### Records to use ###

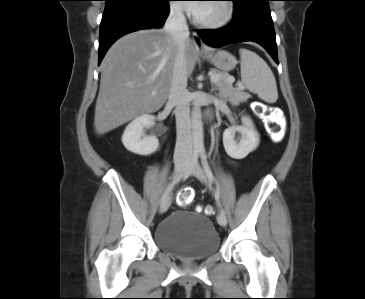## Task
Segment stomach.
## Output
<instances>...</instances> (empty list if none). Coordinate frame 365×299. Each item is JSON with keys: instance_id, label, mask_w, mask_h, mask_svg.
<instances>
[{"instance_id": "1", "label": "stomach", "mask_w": 365, "mask_h": 299, "mask_svg": "<svg viewBox=\"0 0 365 299\" xmlns=\"http://www.w3.org/2000/svg\"><path fill=\"white\" fill-rule=\"evenodd\" d=\"M205 58L224 73L234 69L237 64L236 58L231 53L224 50L205 54Z\"/></svg>"}]
</instances>
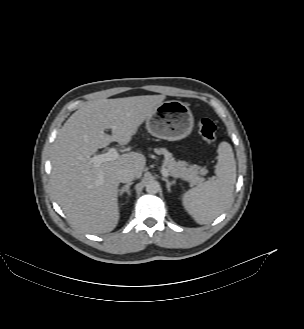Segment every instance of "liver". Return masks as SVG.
Here are the masks:
<instances>
[{
  "instance_id": "6515ba94",
  "label": "liver",
  "mask_w": 304,
  "mask_h": 329,
  "mask_svg": "<svg viewBox=\"0 0 304 329\" xmlns=\"http://www.w3.org/2000/svg\"><path fill=\"white\" fill-rule=\"evenodd\" d=\"M165 95H143L88 102L74 112L57 134L52 151L51 185L70 222L91 234L112 231L119 220L118 172L140 178L146 158L129 152L99 167L90 163L98 149L111 142L128 144ZM112 130V135L104 131Z\"/></svg>"
}]
</instances>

###

■ Problem to solve ■
For this exercise, transcribe the entries verbatim and skip all pictures.

■ Answer box ■
## Task
Segment stomach.
## Output
<instances>...</instances> (empty list if none). Coordinate frame 365×299. Each item is JSON with keys: instance_id, label, mask_w, mask_h, mask_svg.
<instances>
[{"instance_id": "1", "label": "stomach", "mask_w": 365, "mask_h": 299, "mask_svg": "<svg viewBox=\"0 0 365 299\" xmlns=\"http://www.w3.org/2000/svg\"><path fill=\"white\" fill-rule=\"evenodd\" d=\"M205 58L224 73L234 69L237 64L236 58L231 53L224 50L205 54Z\"/></svg>"}]
</instances>
Segment every instance of "liver". Return masks as SVG.
Here are the masks:
<instances>
[{
  "instance_id": "6515ba94",
  "label": "liver",
  "mask_w": 304,
  "mask_h": 329,
  "mask_svg": "<svg viewBox=\"0 0 304 329\" xmlns=\"http://www.w3.org/2000/svg\"><path fill=\"white\" fill-rule=\"evenodd\" d=\"M165 95H143L88 102L74 112L57 134L52 151L51 185L70 222L91 234L112 231L119 220L118 172L140 178L146 158L129 152L99 167L90 163L98 149L111 142L128 144ZM112 130V135L104 131Z\"/></svg>"
}]
</instances>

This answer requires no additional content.